Zaugg: “Non ho mai avuto paura di dire quello che penso, scrivere è ciò che mi dà tanta gioia”

A 66 anni la passione del giornalista è intatta: “Non ho mai fatto carriera, sono sempre rimasto uno scribacchino. Non avevo ambizioni di scalare le gerarchie, un cambiamento avrebbe comportato più riunioni e meno articoli”

RIGA – Fa ormai parte integrante da decenni dell’inventario dell’hockey svizzero. Klaus Zaugg è una vera istituzione. Amato, odiato, la verità è una sola: praticamente tutti lo leggono. Ecco alcuni numeri da capogiro che ben testimoniano la sua grande carriera da giornalista: presente a 42 Mondiali maggiori, 8 Olimpiadi, 2 Canada Cup.

Oltre à ciò pure tante presenze ai vari Mondiali giovanili: ad esempio in Finlandia nel 1998, quando l’idolo locale Olli Jokinen segnò in finale il gol decisivo contro la Russia, oppure a Füssen nel 1992, con la presenza di futuri campioni come Peter Forsberg, Michael Nylander ed Eric Lindros. In quella compagine svizzera giocavano tra gli altri i ticinesi Pauli Jaks, Tiziano Gianini, Nicola Celio, Ivan Gazzaroli e l’attuale direttore sportivo del Bienne, Martin Steinegger.

“La mia prima competizione iridata fu ancora durante la Belle Epoque dell’hockey, ovvero nel 1981. Si trattava del Mondiale del Gruppo B, si svolse a Ortisei. La Svizzera, tra le favorite, terminò al terzo posto. Gli italo-canadesi, i primi di una lunga generazione, davano spettacolo, in porta per gli azzurri c’era il grande Jim Corsi”, ci racconta Klaus Zaugg.

“In quella mia prima esperienza imparai subito qualcosa d’importante giornalisticamente parlando. Lasse Lilja, l’allora allenatore della nostra Nazionale, prese per il collo l’autista del bus a causa di un ritardo. Io pensai “ecco una bella storia da scrivere, il selezionatore che picchia l’autista”. Un collega più anziano mi prese da parte e mi disse, “Klaus ci sono scene e avvenimenti che non si scrivono e si tengono per sé”. Rinunciai dunque alla mia storia, la Federazione elvetica regalò per farsi perdonare un bell’orologio all’autista”.

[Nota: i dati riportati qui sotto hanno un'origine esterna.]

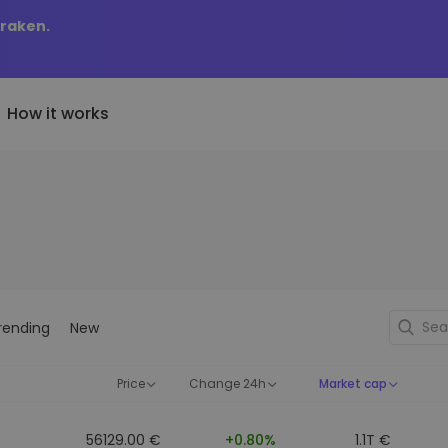
Kraken.
How it works
Price Alerts
riptoEarn
tly Added
Real-time price updates for 
arn rewards on your crypto
added tokens to Kriptomat
favorite tokens
if I bought 100 € worth
ault
Explore Assets
ave crypto for your future
Discover investment opportun
y it would be worth
rending
New
ecurring Buy
Portfolio Analytics
egularly scheduled investments
Smart insights for optimal
DCA)
performance
Price
Change 24h
Market cap
56129.00 €
+0.80%
1.1T €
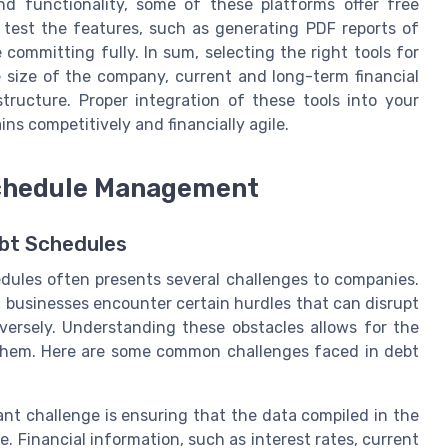
d functionality, some of these platforms offer free
to test the features, such as generating PDF reports of
committing fully. In sum, selecting the right tools for
 size of the company, current and long-term financial
tructure. Proper integration of these tools into your
s competitively and financially agile.
chedule Management
ebt Schedules
ules often presents several challenges to companies.
n, businesses encounter certain hurdles that can disrupt
dversely. Understanding these obstacles allows for the
them. Here are some common challenges faced in debt
ant challenge is ensuring that the data compiled in the
 Financial information, such as interest rates, current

Sei nel giro da oltre 40 anni, quando iniziasti pensavi a una simile longevità in questo campo?
“No, ma quando sei giovane non sai mai cosa ti riserva la vita. A differenza di altri che iniziarono a scrivere di hockey con me, io non ho mai fatto carriera. Ad esempio Roger Köppel è ora consigliere nazionale, Markus Eisenhut è diventato caporedattore, io invece sono sempre rimasto il semplice scribacchino, ma è quello che mi piace e che mi dà maggior gioia. Non ho mai avuto ambizioni di scalare gerarchie, mi è sempre bastato guadagnare il minimo indispensabile per pagare le fatture. Ho avuto altre offerte, ma alla fine della fiera in sostanza un cambiamento avrebbe comportato più riunioni e meno articoli”.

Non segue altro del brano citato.